Task directions:
Show every line from the entries that follow which holds the word "untuk".

Page images and extracted text
--- START ---
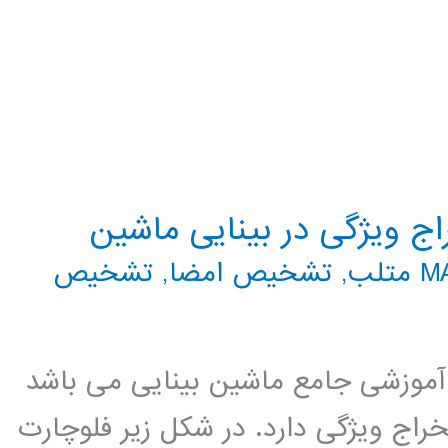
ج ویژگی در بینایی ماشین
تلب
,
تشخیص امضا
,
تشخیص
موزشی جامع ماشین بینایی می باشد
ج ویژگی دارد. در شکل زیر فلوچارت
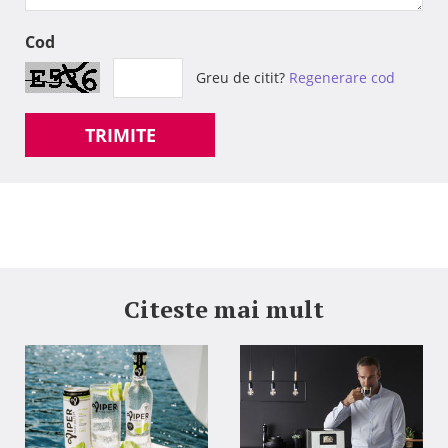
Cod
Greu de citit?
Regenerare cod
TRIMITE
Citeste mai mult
--- END ---
--- START ---
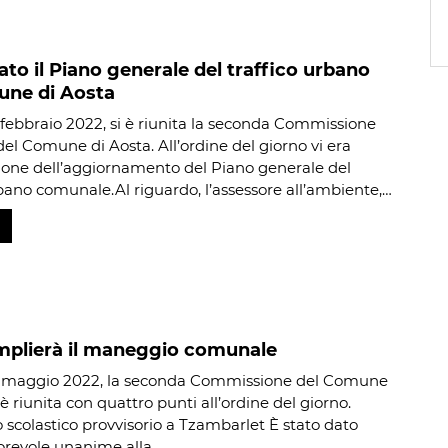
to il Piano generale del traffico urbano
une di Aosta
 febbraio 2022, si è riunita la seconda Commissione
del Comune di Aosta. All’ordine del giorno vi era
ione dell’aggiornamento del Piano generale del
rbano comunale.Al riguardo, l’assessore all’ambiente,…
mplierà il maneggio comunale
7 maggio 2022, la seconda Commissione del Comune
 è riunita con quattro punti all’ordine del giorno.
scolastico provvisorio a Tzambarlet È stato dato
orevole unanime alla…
--- END ---
--- START ---
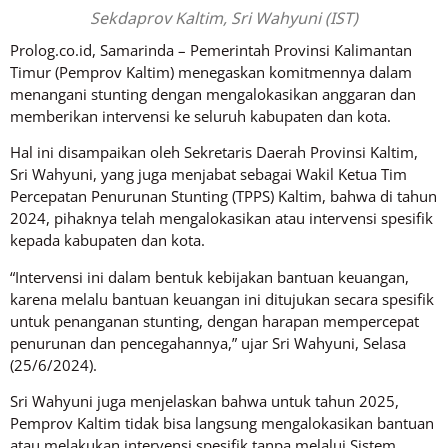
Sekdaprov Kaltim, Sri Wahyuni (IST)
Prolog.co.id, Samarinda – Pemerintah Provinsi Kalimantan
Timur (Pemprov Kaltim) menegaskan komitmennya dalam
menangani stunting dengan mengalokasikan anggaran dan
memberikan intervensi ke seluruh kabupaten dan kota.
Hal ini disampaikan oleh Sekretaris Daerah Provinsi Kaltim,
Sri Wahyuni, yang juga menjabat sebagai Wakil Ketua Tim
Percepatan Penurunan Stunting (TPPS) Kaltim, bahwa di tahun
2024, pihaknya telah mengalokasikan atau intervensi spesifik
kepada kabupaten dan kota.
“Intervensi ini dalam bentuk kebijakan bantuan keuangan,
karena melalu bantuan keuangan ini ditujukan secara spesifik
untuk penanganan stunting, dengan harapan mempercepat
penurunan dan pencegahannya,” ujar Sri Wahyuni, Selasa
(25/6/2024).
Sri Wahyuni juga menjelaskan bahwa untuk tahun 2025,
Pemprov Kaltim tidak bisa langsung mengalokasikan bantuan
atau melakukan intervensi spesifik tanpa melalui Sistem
--- END ---
Answer for the task:
untuk penanganan stunting, dengan harapan mempercepat
Sri Wahyuni juga menjelaskan bahwa untuk tahun 2025,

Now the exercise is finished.